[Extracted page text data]
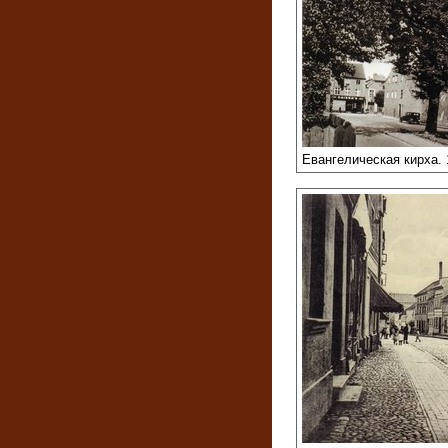
Евангелическая кирха. 1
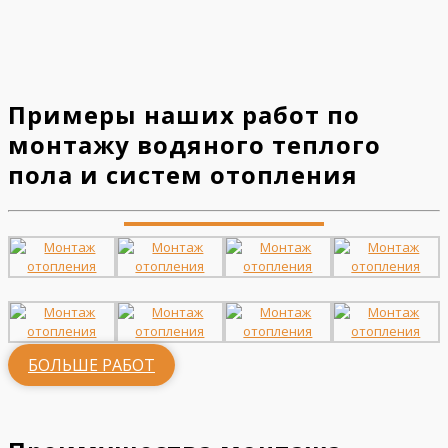
Примеры наших работ по
монтажу водяного теплого
пола и систем отопления
БОЛЬШЕ РАБОТ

■ EXERCISE AIM:
Exclude every picture, then reproduce the remaining data character for character.

■ SOLUTION TO THE PROBLEM:
Евангелическая кирха. 1
Примеры наших работ по
монтажу водяного теплого
пола и систем отопления
БОЛЬШЕ РАБОТ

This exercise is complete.